Good Indoor Air Quality Protects Your Bottom line

              According to the World Green Building Council, buildings can save as much as 79% on energy costs just by implementing good indoor air quality strategies. Best practices such as monitoring your air quality, good ventilation, and air filtration are modest investments when compared to the long-term economic benefits that you can achieve. A study by Carnegie Mellon estimates possible ROI for good indoor air quality at an average of 120%. When you consider the financial costs of low workforce productivity and poor health, suboptimal energy consumption and maintenance, ensuring good IAQ is one of the best investments that businesses can make.

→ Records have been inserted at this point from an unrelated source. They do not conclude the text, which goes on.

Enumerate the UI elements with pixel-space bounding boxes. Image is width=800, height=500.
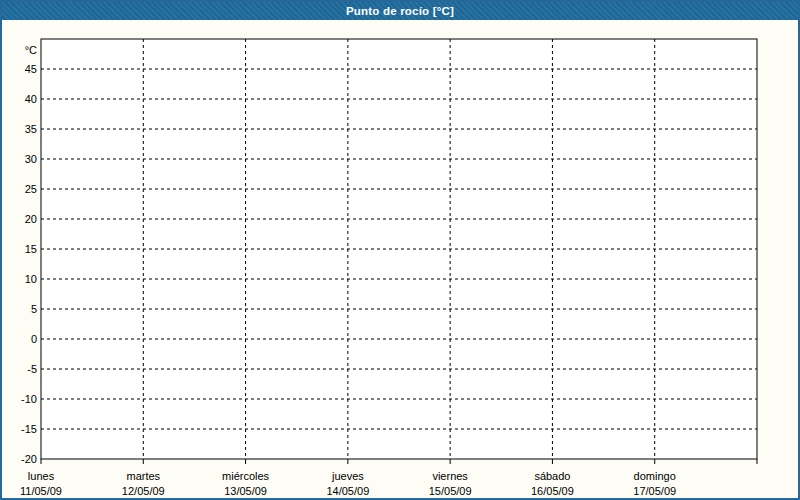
x-date-label: 13/05/09 (224, 485, 267, 497)
y-tick-label: -10 (21, 393, 37, 405)
y-tick-label: 10 (25, 273, 37, 285)
y-tick-label: -20 (21, 453, 37, 465)
x-date-label: 16/05/09 (531, 485, 574, 497)
x-day-label: domingo (634, 470, 676, 482)
y-tick-label: 0 (31, 333, 37, 345)
x-date-label: 17/05/09 (633, 485, 676, 497)
y-tick-label: 20 (25, 213, 37, 225)
x-date-label: 11/05/09 (20, 485, 62, 497)
y-tick-label: 30 (25, 153, 37, 165)
x-day-label: sábado (534, 470, 570, 482)
y-tick-label: 35 (25, 123, 37, 135)
dew-point-chart: 454035302520151050-5-10-15-20°Clunes11/0… (2, 20, 798, 498)
y-tick-label: 45 (25, 63, 37, 75)
y-tick-label: 15 (25, 243, 37, 255)
x-day-label: miércoles (222, 470, 270, 482)
x-day-label: lunes (28, 470, 55, 482)
chart-title: Punto de rocío [°C] (346, 5, 454, 17)
y-tick-label: -5 (27, 363, 37, 375)
y-tick-label: 5 (31, 303, 37, 315)
y-axis-unit-label: °C (25, 44, 37, 56)
x-day-label: viernes (432, 470, 468, 482)
x-date-label: 12/05/09 (122, 485, 165, 497)
x-day-label: jueves (331, 470, 364, 482)
x-day-label: martes (126, 470, 160, 482)
x-date-label: 14/05/09 (326, 485, 369, 497)
y-tick-label: 40 (25, 93, 37, 105)
x-date-label: 15/05/09 (429, 485, 472, 497)
y-tick-label: -15 (21, 423, 37, 435)
y-tick-label: 25 (25, 183, 37, 195)
chart-title-bar: Punto de rocío [°C] (2, 2, 798, 20)
chart-window: Punto de rocío [°C] 454035302520151050-5… (0, 0, 800, 500)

While being agile and being quick to innovate and adopt technology may be essential qualities to future-proof your business, something as basic as ensuring a healthy, safe and comfortable environment will go further to build sustainability and resilience in the face of any uncertainties. Understanding your air quality in relation to your employees, your occupants, and your customers is one of the most crucial steps you can take to protect and grow your business.  You may not be able to predict the problems that might occur in the future, but you can certainly take the steps to prepare your business for whatever challenges may arise.